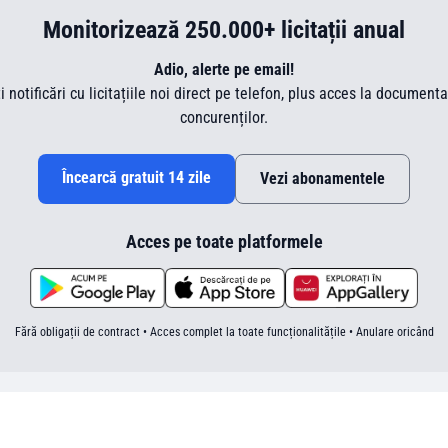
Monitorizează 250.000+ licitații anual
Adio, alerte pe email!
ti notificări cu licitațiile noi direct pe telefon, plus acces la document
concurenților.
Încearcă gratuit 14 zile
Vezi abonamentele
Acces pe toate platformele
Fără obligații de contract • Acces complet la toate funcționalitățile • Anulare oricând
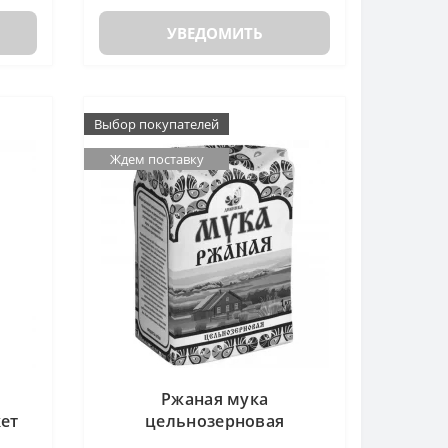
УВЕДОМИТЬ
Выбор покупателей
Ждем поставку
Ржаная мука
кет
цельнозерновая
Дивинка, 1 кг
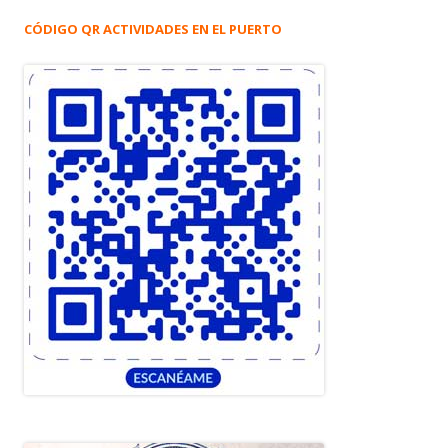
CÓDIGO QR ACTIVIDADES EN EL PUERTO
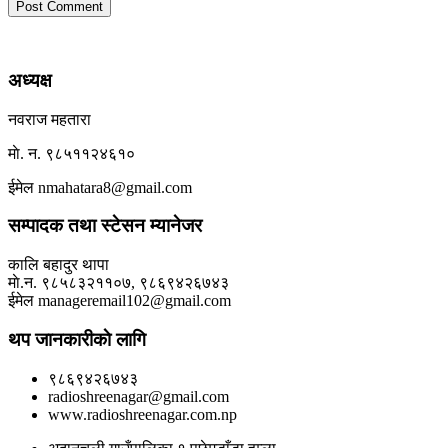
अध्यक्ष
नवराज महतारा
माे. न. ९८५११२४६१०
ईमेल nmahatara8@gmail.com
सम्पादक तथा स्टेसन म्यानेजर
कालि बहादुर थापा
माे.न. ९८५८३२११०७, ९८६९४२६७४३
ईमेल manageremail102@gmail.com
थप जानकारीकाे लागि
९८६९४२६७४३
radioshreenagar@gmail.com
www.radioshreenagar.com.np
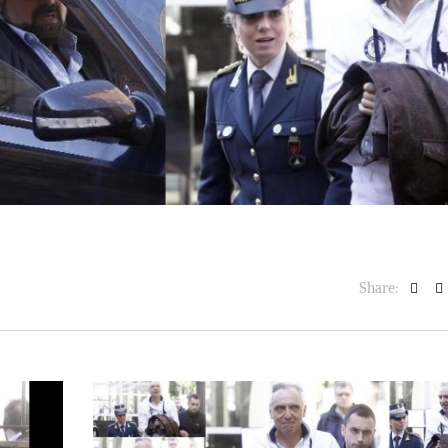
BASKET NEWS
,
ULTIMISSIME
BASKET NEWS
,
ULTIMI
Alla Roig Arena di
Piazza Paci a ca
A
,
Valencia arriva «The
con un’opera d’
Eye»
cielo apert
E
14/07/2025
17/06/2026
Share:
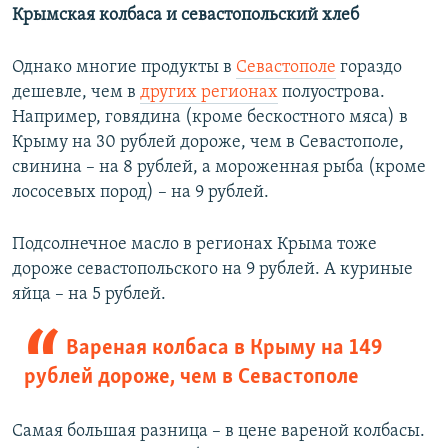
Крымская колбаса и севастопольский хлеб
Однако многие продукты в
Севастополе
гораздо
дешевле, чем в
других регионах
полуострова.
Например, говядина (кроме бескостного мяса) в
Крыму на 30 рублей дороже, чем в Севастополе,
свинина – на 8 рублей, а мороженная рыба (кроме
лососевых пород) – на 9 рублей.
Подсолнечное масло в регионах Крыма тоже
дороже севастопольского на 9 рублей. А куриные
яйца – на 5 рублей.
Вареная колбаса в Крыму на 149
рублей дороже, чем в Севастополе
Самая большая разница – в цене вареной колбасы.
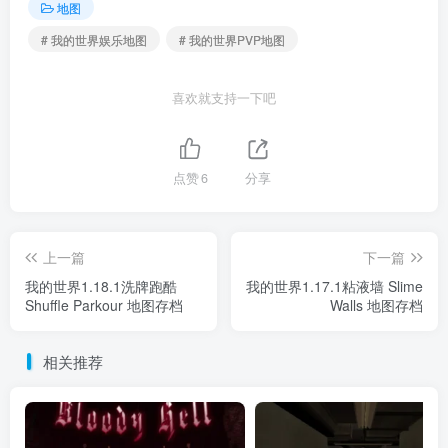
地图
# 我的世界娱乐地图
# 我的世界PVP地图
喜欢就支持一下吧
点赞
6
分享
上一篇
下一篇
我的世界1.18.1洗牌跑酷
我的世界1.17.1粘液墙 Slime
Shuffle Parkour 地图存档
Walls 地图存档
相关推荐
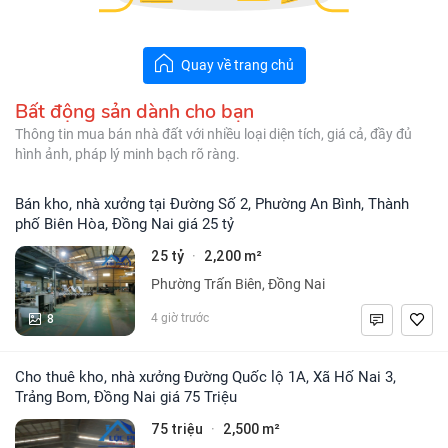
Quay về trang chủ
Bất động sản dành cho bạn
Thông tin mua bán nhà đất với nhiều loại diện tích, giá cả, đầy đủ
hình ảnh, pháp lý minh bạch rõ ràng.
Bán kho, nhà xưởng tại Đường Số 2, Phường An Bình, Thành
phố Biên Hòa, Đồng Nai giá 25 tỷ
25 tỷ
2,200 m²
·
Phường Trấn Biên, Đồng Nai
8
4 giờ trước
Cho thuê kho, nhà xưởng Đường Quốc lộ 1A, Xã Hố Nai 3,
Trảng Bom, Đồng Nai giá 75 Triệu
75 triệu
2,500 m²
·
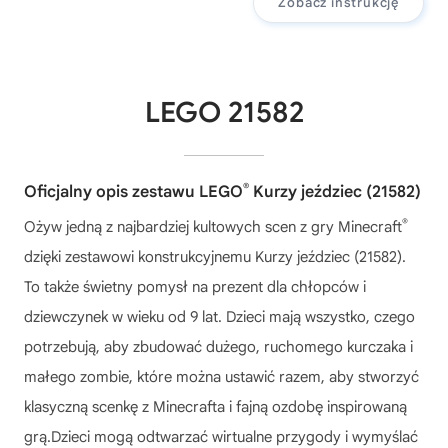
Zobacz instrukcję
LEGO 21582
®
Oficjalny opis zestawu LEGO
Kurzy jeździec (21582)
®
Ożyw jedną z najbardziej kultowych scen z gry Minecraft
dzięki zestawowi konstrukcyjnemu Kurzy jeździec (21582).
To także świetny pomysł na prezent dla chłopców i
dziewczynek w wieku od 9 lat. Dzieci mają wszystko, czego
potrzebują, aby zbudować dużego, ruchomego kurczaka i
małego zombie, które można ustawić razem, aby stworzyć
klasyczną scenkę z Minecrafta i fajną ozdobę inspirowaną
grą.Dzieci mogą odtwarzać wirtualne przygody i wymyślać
==
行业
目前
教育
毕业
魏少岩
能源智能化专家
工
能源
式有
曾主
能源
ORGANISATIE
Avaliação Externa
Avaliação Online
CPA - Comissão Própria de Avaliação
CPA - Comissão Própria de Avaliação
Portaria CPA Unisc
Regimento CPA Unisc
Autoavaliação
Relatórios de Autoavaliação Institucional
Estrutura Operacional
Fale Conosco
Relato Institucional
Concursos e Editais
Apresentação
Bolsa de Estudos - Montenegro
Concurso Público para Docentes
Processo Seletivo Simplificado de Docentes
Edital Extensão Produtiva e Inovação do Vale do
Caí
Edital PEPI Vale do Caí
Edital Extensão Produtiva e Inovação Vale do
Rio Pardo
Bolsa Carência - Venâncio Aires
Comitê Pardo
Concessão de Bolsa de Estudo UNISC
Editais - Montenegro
* * *
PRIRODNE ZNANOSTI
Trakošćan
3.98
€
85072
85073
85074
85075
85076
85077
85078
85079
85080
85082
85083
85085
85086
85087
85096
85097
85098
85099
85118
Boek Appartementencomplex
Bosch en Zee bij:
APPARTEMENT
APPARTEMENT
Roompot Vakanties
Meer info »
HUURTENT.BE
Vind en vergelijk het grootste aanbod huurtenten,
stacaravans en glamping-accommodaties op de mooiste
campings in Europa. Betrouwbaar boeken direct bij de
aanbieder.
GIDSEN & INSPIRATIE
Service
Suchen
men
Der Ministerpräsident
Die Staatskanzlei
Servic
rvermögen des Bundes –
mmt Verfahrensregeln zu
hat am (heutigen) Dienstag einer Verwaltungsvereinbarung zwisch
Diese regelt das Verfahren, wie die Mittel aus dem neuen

• [Your goal]: Across the listing above, in how many lines does the string "gmail" occur? Give the number only.

• [Reply]: 3